## [TASK INSTRUCTIONS]
From the entries that follow, reproduce exactly and only the lines from the line with "Home (178, 56)" to the line with "Cookies Policy (194, 2547)", endpoints included.

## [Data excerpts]
_____

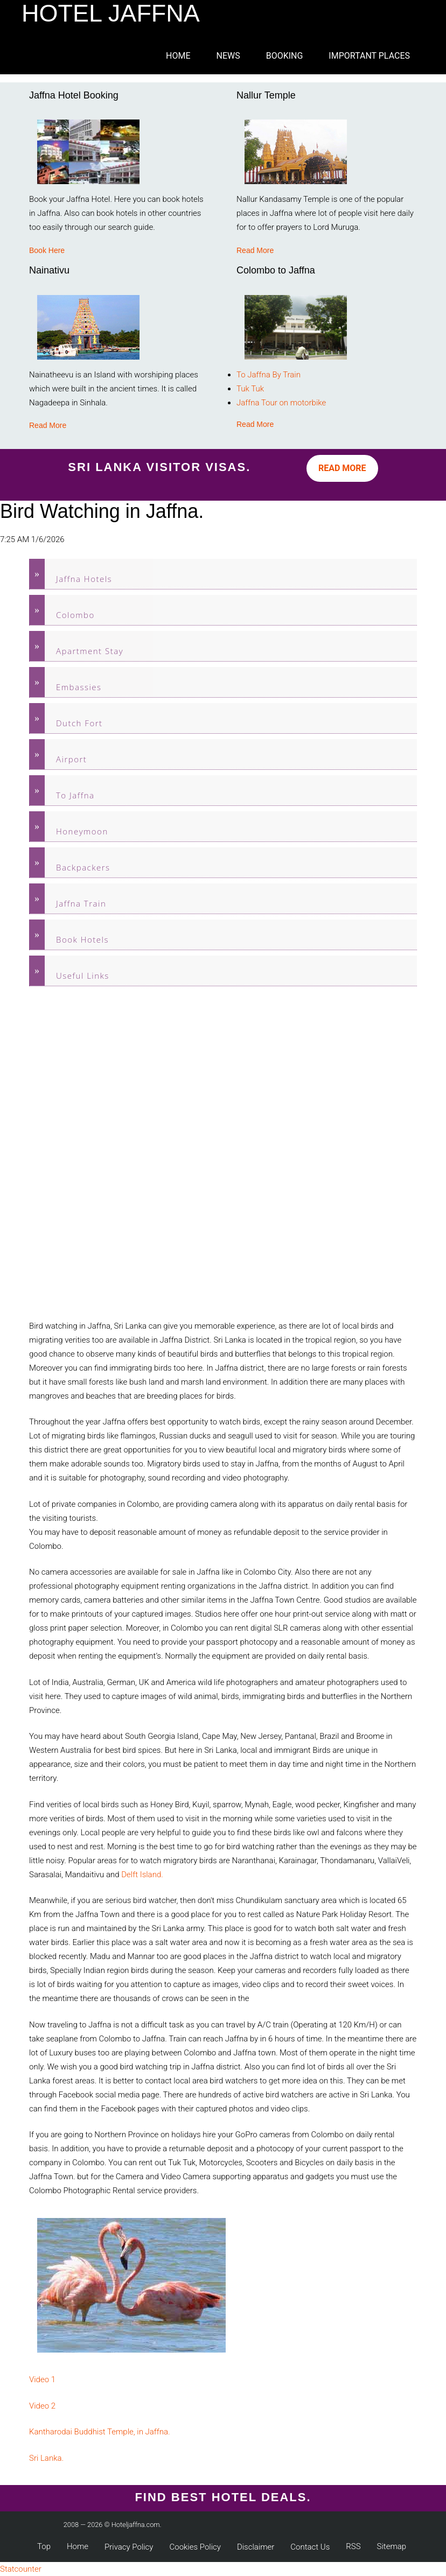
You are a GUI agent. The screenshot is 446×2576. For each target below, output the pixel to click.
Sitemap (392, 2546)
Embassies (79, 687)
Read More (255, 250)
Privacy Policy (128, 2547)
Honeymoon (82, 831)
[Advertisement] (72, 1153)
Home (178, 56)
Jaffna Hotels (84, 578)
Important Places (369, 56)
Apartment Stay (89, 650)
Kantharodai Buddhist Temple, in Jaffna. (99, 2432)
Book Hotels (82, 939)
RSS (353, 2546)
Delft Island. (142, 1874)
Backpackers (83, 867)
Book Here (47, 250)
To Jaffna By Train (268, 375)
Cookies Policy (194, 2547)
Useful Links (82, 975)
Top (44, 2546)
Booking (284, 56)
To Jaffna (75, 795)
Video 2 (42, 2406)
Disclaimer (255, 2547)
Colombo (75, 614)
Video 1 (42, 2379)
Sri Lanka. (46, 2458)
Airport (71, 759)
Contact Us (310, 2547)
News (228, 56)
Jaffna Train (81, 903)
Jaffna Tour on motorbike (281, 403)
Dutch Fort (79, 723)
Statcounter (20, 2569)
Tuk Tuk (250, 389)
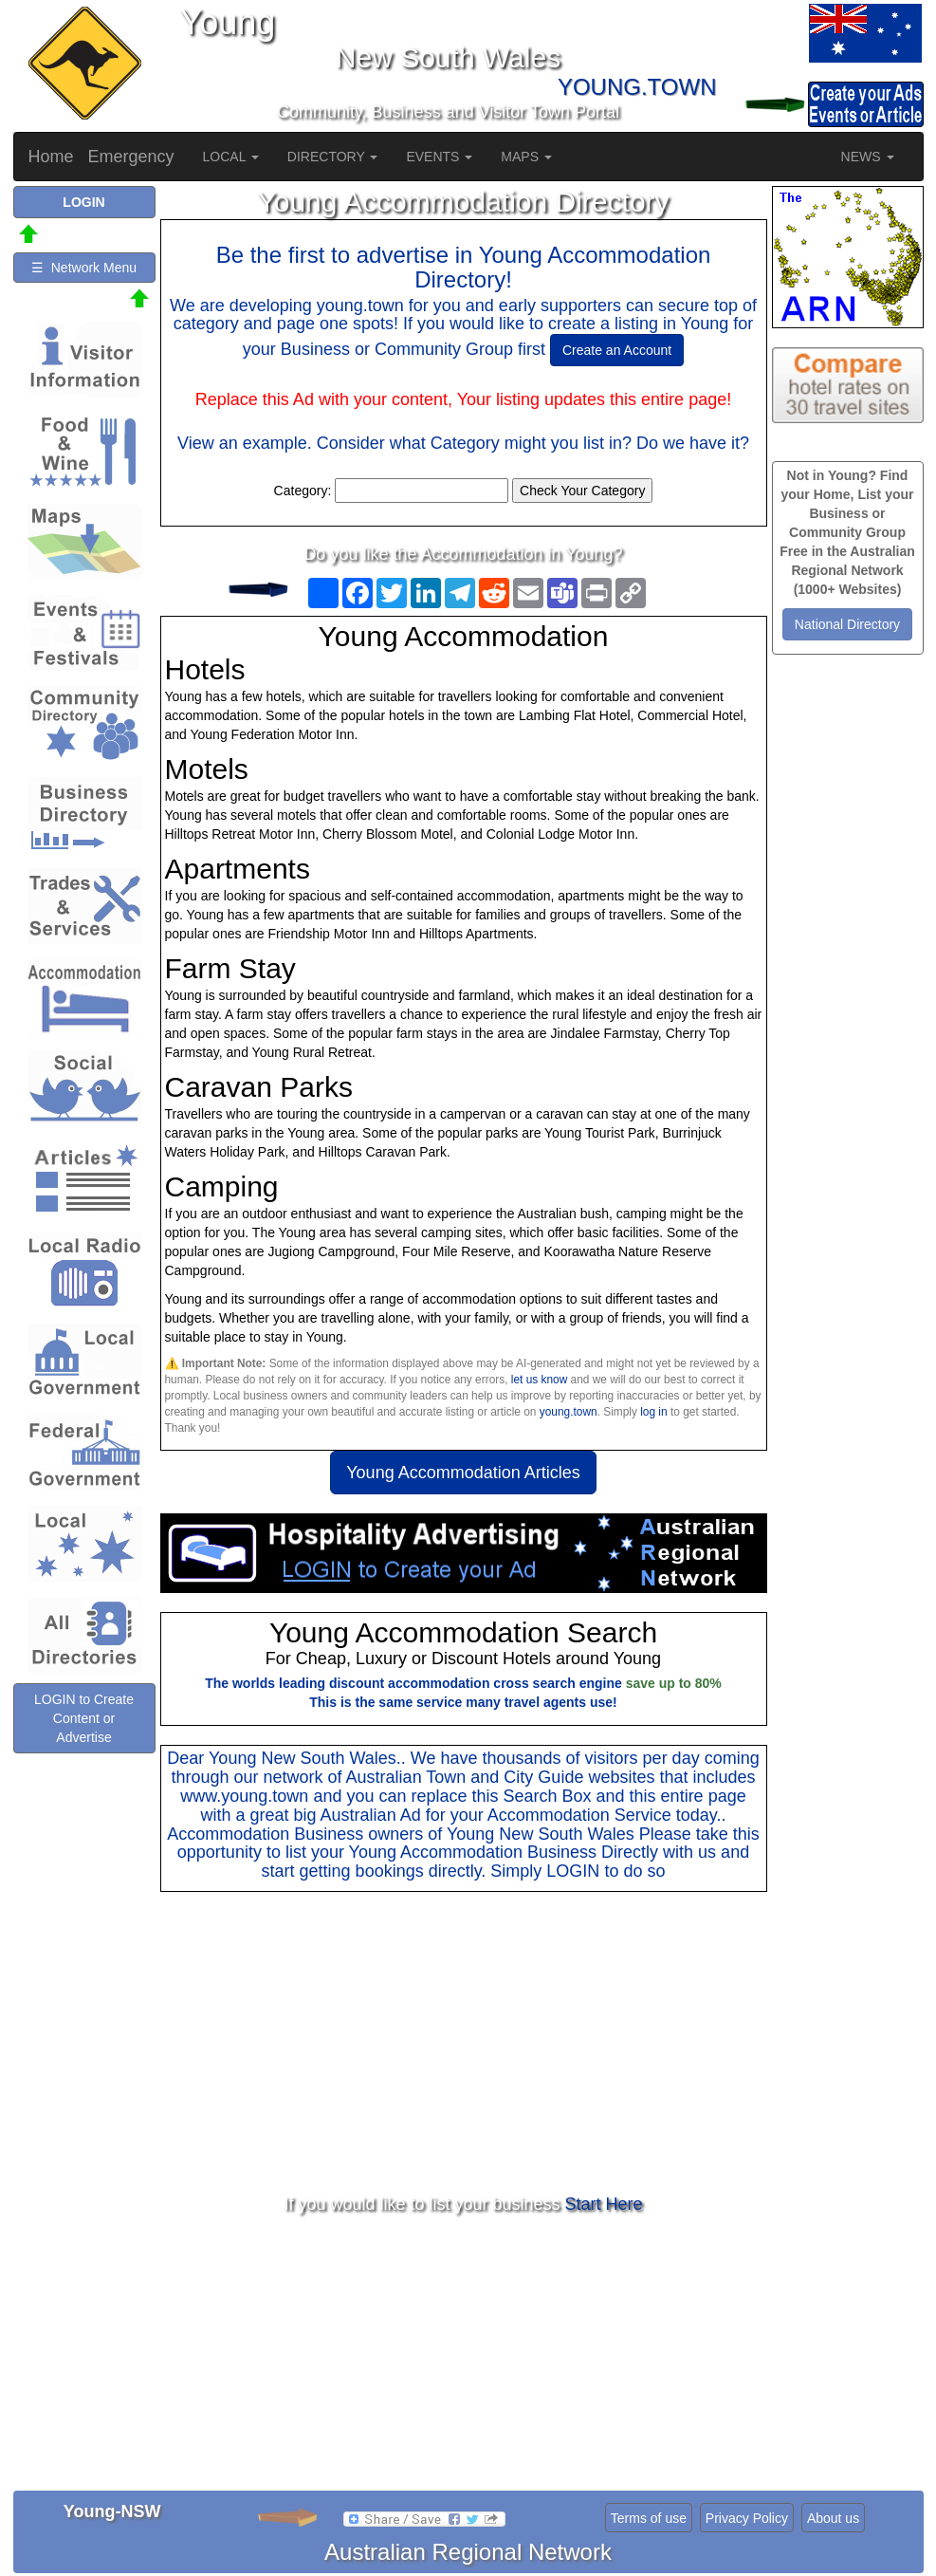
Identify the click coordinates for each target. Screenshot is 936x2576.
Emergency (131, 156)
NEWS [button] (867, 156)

_____

## [ANSWER TO THIS EXERCISE]
Home (178, 56)
Jaffna Hotels (84, 578)
Important Places (369, 56)
Apartment Stay (89, 650)
Kantharodai Buddhist Temple, in Jaffna. (99, 2432)
Book Hotels (82, 939)
RSS (353, 2546)
Delft Island. (142, 1874)
Backpackers (83, 867)
Book Here (47, 250)
To Jaffna By Train (268, 375)
Cookies Policy (194, 2547)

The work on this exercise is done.